Recipe: Run a local copy of a WordPress site with Docker

I recently decided to publish my articles in French and in English. First, I had to find and test plugins in order to choose one. So I spent some time, more than I expected, to make it work locally through Docker. Since I encountered some pitfalls, I decided to share the recipe.

1. Create the artefacts

We connect to the server with ssh, then we generate the “dump” file of the database. Here, under mysql:

mysqldump -u USER -p PASSWORD > /BLOG_BASE_DIR/blog.sql

Replace “USER”, “PASSWORD” and “BLOG_BASE_DIR” with proper values.

2. Download the artefacts

Locally, create a blog directory. This is where the following steps will be performed.

rsync [USER@]HOST::/BLOG_BASE_DIR PATH_TO_BLOG_DIR/site

Then move blog.sql.

> mkdir db
> mv site/blog.sql db/.

3. Add directives to blog.sql

The blog.sql file contains the production values for WordPress. Two of them need to be modified to work in another environment.

Add this at the end of the blog.sql file.

UPDATE options SET option_value='http://127.0.0.1' WHERE option_name IN ('siteurl', 'home');
UPDATE options SET option_value='LOCAL TRIAL' WHERE option_name='blogname';

⚠️ It is important NOT to add a slash at the end of the address, otherwise you will get endless redirects when you try to access your site.

4. Update wp-config.php

Ouvrez site/wp-config.php, et changez les valeurs DB_USER et DB_PASSWORD pour root.

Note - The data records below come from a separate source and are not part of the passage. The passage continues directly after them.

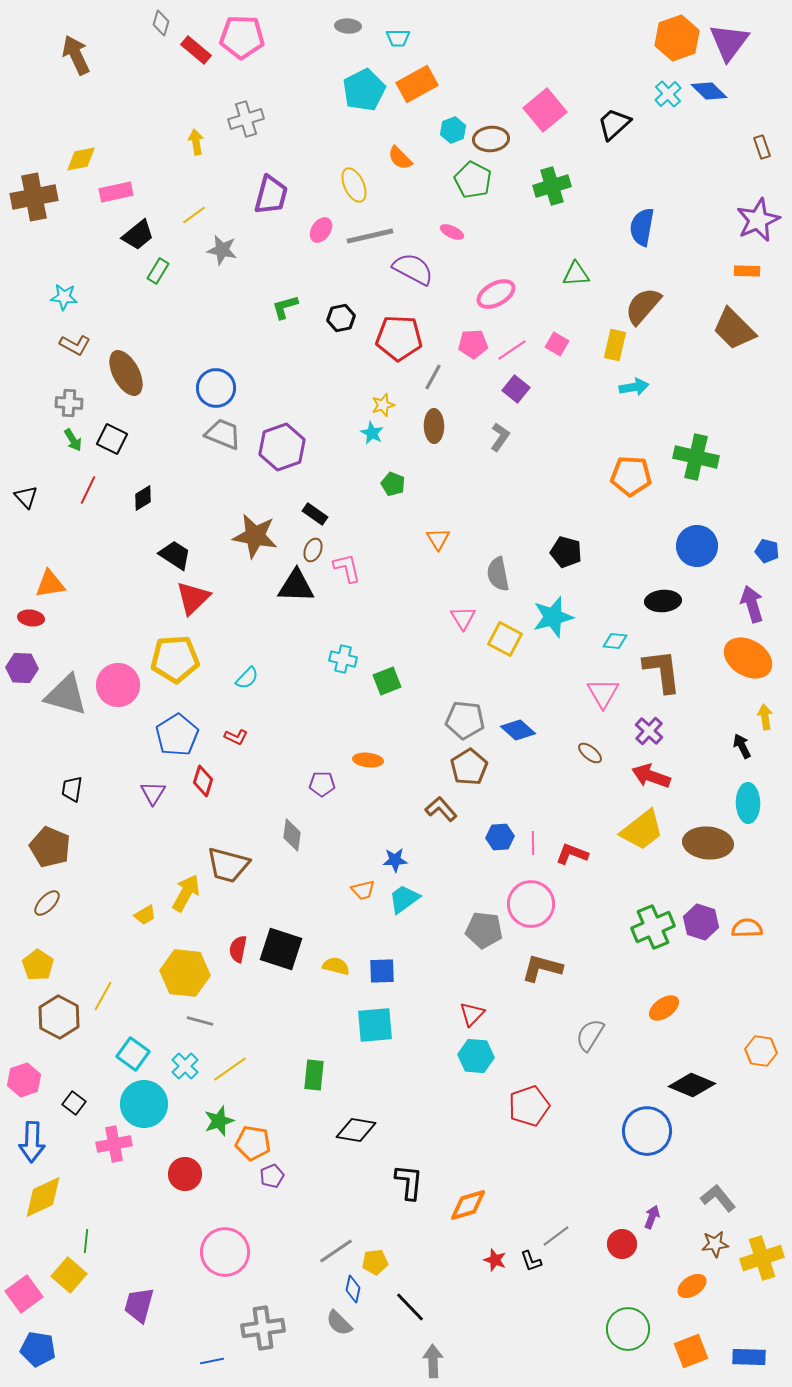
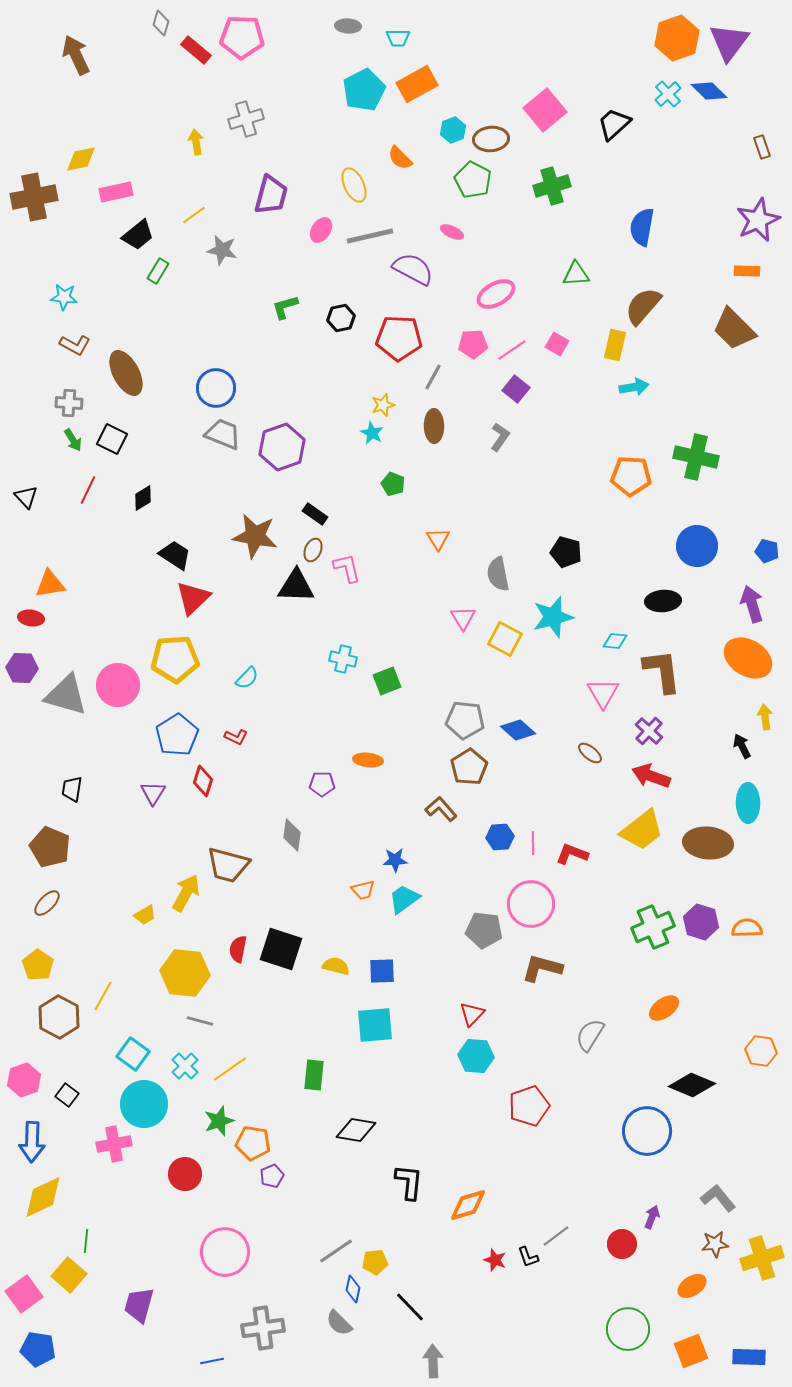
black square at (74, 1103): moved 7 px left, 8 px up
black L-shape at (531, 1261): moved 3 px left, 4 px up
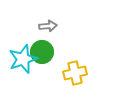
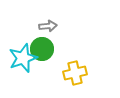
green circle: moved 3 px up
cyan star: moved 1 px up
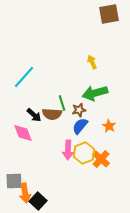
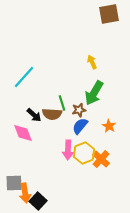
green arrow: moved 1 px left; rotated 45 degrees counterclockwise
gray square: moved 2 px down
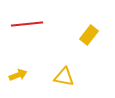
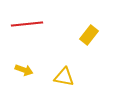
yellow arrow: moved 6 px right, 5 px up; rotated 42 degrees clockwise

define('DB_USER', 'root');
define('DB_PASSWORD', 'root');
define('DB_HOST', 'localhost');

5. Create file setup.sh

docker exec blog_db_1 bash -c 'mysql -u root --password=root < /db/blog.sql'

docker exec blog_server_1 bash -c 'a2enmod rewrite'
docker exec blog_server_1 bash -c 'docker-php-ext-install pdo_mysql'
docker exec blog_server_1 bash -c 'docker-php-ext-install mysqli'
docker exec blog_server_1 bash -c 'service apache2 restart'

In detail: The first line loads the data into the database.

The following line installs modrewrite in apache, followed by two php modules: pdo_mysql and mysqli.

Finally, the apache2 service is restarted.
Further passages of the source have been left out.